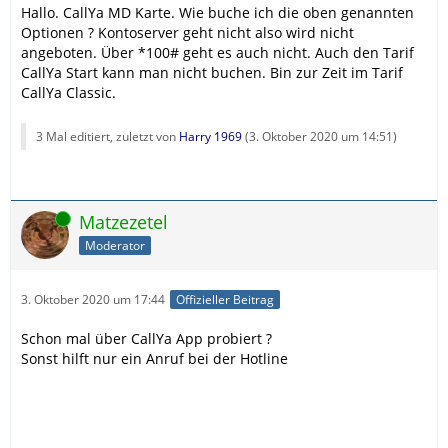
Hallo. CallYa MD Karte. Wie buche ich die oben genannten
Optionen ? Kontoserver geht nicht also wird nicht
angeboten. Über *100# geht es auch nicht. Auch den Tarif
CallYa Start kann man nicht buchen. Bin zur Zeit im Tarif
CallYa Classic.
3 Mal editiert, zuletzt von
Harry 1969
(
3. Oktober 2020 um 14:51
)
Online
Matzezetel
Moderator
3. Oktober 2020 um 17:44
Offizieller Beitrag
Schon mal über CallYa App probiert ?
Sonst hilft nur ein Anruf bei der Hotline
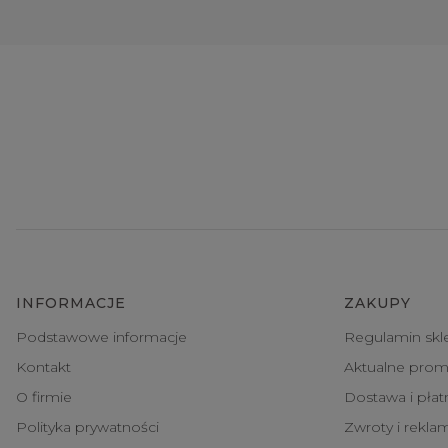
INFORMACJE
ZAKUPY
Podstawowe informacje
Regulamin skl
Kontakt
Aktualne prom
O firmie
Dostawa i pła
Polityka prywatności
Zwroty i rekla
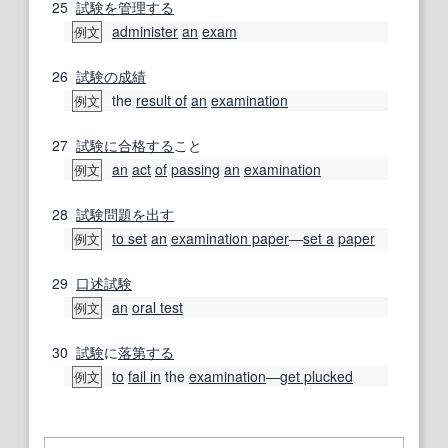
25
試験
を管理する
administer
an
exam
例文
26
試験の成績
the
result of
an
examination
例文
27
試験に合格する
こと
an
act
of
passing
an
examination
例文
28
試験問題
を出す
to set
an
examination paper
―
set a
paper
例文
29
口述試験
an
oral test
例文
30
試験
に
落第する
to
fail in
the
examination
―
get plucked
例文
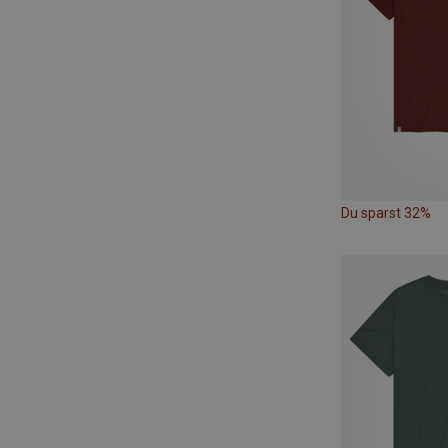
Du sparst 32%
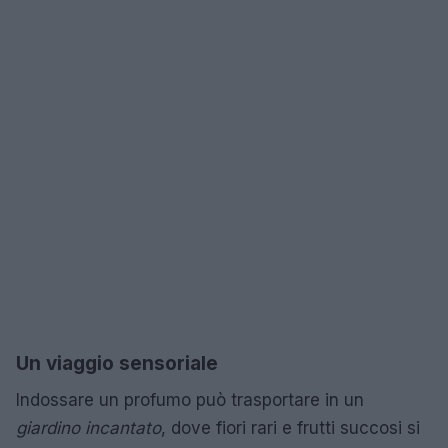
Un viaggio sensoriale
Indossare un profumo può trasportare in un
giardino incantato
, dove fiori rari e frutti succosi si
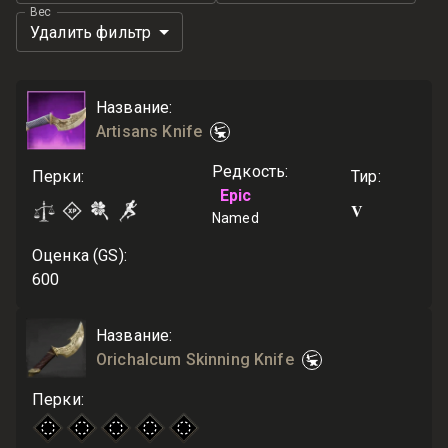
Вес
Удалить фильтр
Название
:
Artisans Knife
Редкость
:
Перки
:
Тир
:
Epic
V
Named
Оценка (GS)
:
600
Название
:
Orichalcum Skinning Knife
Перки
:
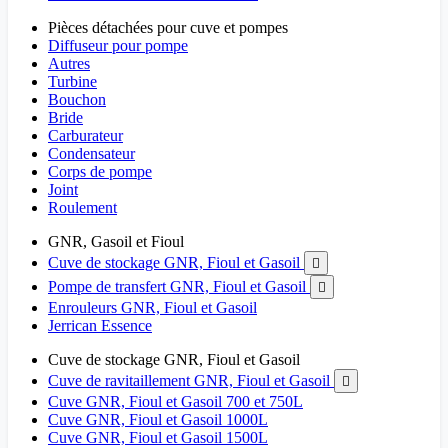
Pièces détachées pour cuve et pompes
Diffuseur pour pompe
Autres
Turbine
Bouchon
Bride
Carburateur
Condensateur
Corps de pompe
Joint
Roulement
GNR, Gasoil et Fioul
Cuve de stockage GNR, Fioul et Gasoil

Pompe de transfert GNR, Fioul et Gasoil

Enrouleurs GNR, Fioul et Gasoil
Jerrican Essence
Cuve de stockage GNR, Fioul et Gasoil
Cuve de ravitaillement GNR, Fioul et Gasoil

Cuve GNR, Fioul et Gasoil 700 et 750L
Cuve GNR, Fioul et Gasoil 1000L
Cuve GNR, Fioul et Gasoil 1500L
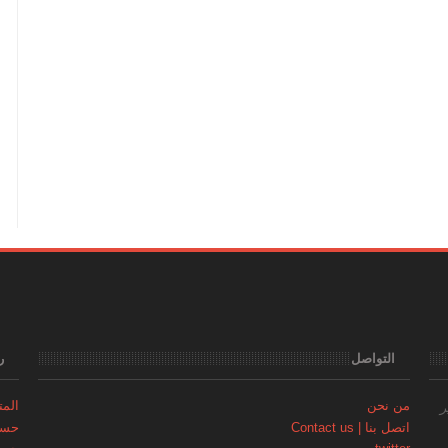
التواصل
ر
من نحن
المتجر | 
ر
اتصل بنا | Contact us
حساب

+ + +

**Task brief:**
When copying the data above, repeat every word exactly and drop the pictures.

**Reply to the exercise:**
Hallo. CallYa MD Karte. Wie buche ich die oben genannten
Optionen ? Kontoserver geht nicht also wird nicht
angeboten. Über *100# geht es auch nicht. Auch den Tarif
CallYa Start kann man nicht buchen. Bin zur Zeit im Tarif
CallYa Classic.
3 Mal editiert, zuletzt von
Harry 1969
(
3. Oktober 2020 um 14:51
)
Online
Matzezetel
Moderator
3. Oktober 2020 um 17:44
Offizieller Beitrag
Schon mal über CallYa App probiert ?
Sonst hilft nur ein Anruf bei der Hotline
INFORMACJE
ZAKUPY
Podstawowe informacje
Regulamin skl
Kontakt
Aktualne prom
O firmie
Dostawa i pła
Polityka prywatności
Zwroty i rekla
25
試験
を管理する
administer
an
exam
例文
26
試験の成績
the
result of
an
examination
例文
27
試験に合格する
こと
an
act
of
passing
an
examination
例文
28
試験問題
を出す
to set
an
examination paper
―
set a
paper
例文
29
口述試験
an
oral test
例文
30
試験
に
落第する
to
fail in
the
examination
―
get plucked
例文
Du sparst 32%
Un viaggio sensoriale
Indossare un profumo può trasportare in un
giardino incantato
, dove fiori rari e frutti succosi si
Вес
Удалить фильтр
Название
:
Artisans Knife
Редкость
:
Перки
:
Тир
:
Epic
V
Named
Оценка (GS)
:
600
Название
:
Orichalcum Skinning Knife
Перки
:
Pièces détachées pour cuve et pompes
Diffuseur pour pompe
Autres
Turbine
Bouchon
Bride
Carburateur
Condensateur
Corps de pompe
Joint
Roulement
GNR, Gasoil et Fioul
Cuve de stockage GNR, Fioul et Gasoil

Pompe de transfert GNR, Fioul et Gasoil

Enrouleurs GNR, Fioul et Gasoil
Jerrican Essence
Cuve de stockage GNR, Fioul et Gasoil
Cuve de ravitaillement GNR, Fioul et Gasoil

Cuve GNR, Fioul et Gasoil 700 et 750L
Cuve GNR, Fioul et Gasoil 1000L
Cuve GNR, Fioul et Gasoil 1500L
التواصل
ر
من نحن
المتجر | 
ر
اتصل بنا | Contact us
حساب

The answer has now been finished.